Teacher tip: "There are lots of typing games available so if your kid doesn't like one simply switch to a different one," says Ahmed. "Keep it fun, and kids will stick with it."
If your child is obsessed with Dance, Dance Revolution they'll just love Type, Type Revolution. Kids get to choose from 10 songs and then have to hit the correct letter before it gets to the top of the screen. "When introducing new skills, it's a great idea to connect it with something children already enjoy doing," says Lewis.
When kids are feeling confident to locate all the letters and are old enough to read more complex sentences, this game lets them practice improving their speed at writing longer sentences. Typing Sentences for Speed also gives them interesting facts and stories to read and type rather than just collections of words. "I like this game because it's actually interesting to read," says Ellison. "Kids often get bored with typing the traditional 'lazy brown fox jumping over the dog' stuff."
When your big kid has the basics down and just needs to practice their speed, The Typing of the Ghosts Game is a winner. Kids have to type the word before the ghost gets them!

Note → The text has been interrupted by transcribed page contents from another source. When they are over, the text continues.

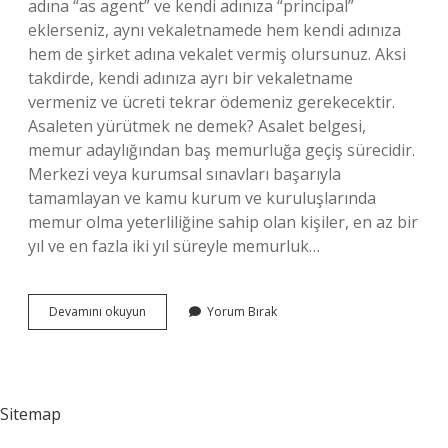
adına “as agent” ve kendi adınıza “principal”
eklerseniz, aynı vekaletnamede hem kendi adınıza
hem de şirket adına vekalet vermiş olursunuz. Aksi
takdirde, kendi adınıza ayrı bir vekaletname
vermeniz ve ücreti tekrar ödemeniz gerekecektir.
Asaleten yürütmek ne demek? Asalet belgesi,
memur adaylığından baş memurluğa geçiş sürecidir.
Merkezi veya kurumsal sınavları başarıyla
tamamlayan ve kamu kurum ve kuruluşlarında
memur olma yeterliliğine sahip olan kişiler, en az bir
yıl ve en fazla iki yıl süreyle memurluk…
Asaleten
Devamını okuyun
Yorum Bırak
Ve
Vekaleten
Ne
Demek
Sitemap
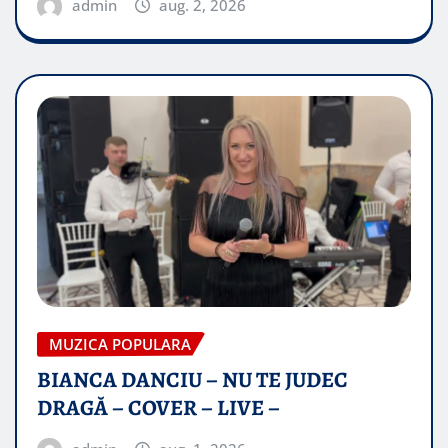
admin
aug. 2, 2026
MUZICA POPULARA
BIANCA DANCIU – NU TE JUDEC
DRAGĂ – COVER – LIVE –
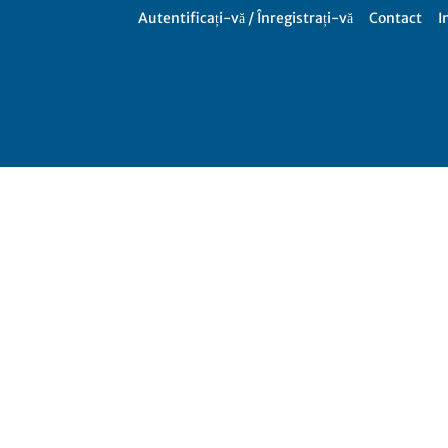
Autentificați-vă / Înregistrați-vă
Contact
I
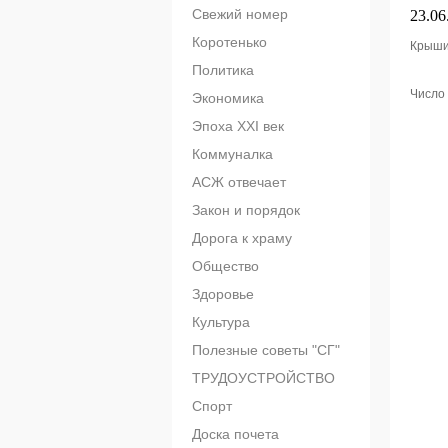
Свежий номер
23.06
Коротенько
Крыши.
Политика
Число 
Экономика
Эпоха XXI век
Коммуналка
АСЖ отвечает
Закон и порядок
Дорога к храму
Общество
Здоровье
Культура
Полезные советы "СГ"
ТРУДОУСТРОЙСТВО
Спорт
Доска почета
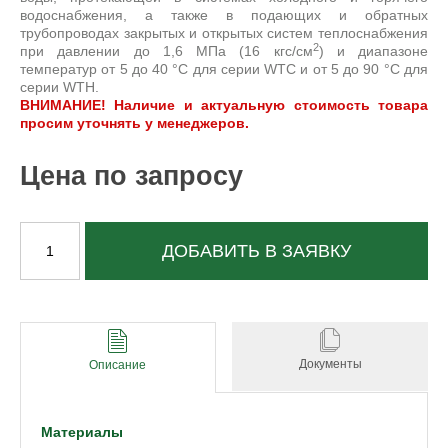
водоснабжения, а также в подающих и обратных
трубопроводах закрытых и открытых систем теплоснабжения
2
при давлении до 1,6 МПа (16 кгс/см
) и диапазоне
температур от 5 до 40 °С для серии WTC и от 5 до 90 °С для
серии WTH.
ВНИМАНИЕ! Наличие и актуальную стоимость товара
просим уточнять у менеджеров.
Цена по запросу
ДОБАВИТЬ В ЗАЯВКУ
Документы
Описание
Материалы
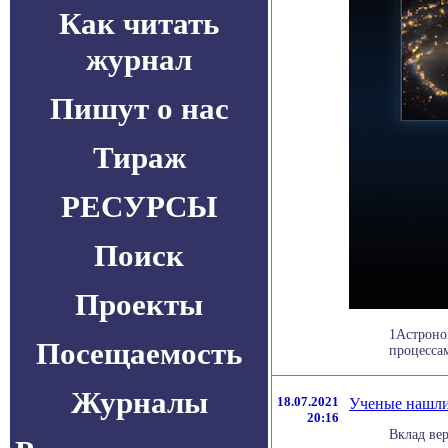
Как читать
журнал
Пишут о нас
Тираж
РЕСУРСЫ
Поиск
Проекты
1Астроном
Посещаемость
процессам
Журналы
18.07.2021
Ученые нашли
20:16
Вклад ве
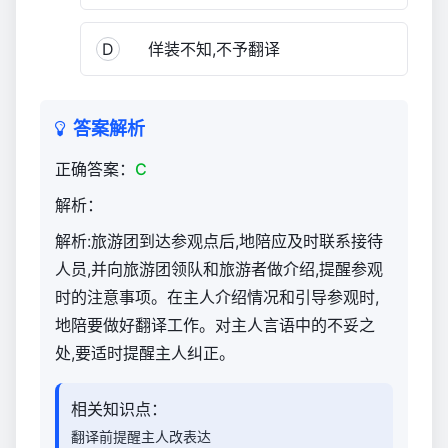
D
佯装不知,不予翻译
答案解析
正确答案：
C
解析：
解析:旅游团到达参观点后,地陪应及时联系接待
人员,并向旅游团领队和旅游者做介绍,提醒参观
时的注意事项。在主人介绍情况和引导参观时,
地陪要做好翻译工作。对主人言语中的不妥之
处,要适时提醒主人纠正。
相关知识点：
翻译前提醒主人改表达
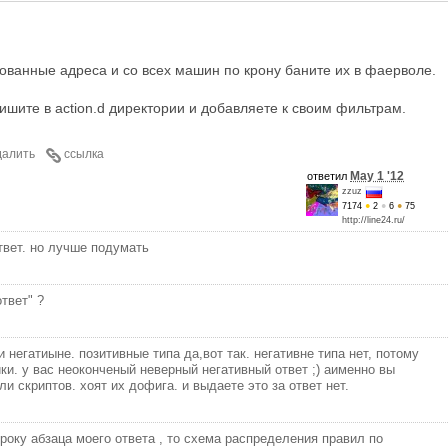
ованные адреса и со всех машин по крону баните их в фаерволе.
шите в action.d директории и добавляете к своим фильтрам.
далить
ссылка
May 1 '12
ответил
zzuz
7174
●
2
●
6
●
75
http://line24.ru/
твет. но лучше подумать
твет" ?
 негатиыне. позитивные типа да,вот так. негативне типа нет, потому
ики. у вас неоконченый неверный негативный ответ ;) аименно вы
ли скриптов. хоят их дофига. и выдаете это за ответ нет.
року абзаца моего ответа , то схема распределения правил по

Teacher tip: Taylor says that older kids can struggle with typing skills especially if they have got into bad habits or their writing skills are far more advanced than their typing. "It can be frustrating for kids if it's easier for them to just write down their ideas rather than having to type them. But to get faster, they have to practice, so we need to make sure the practicing is fun," she says.
The Ratatype program is designed for adults but works well for older kids wanting to learn how to touch type. It includes tips on the correct posture and helps kids to improve their typing speed.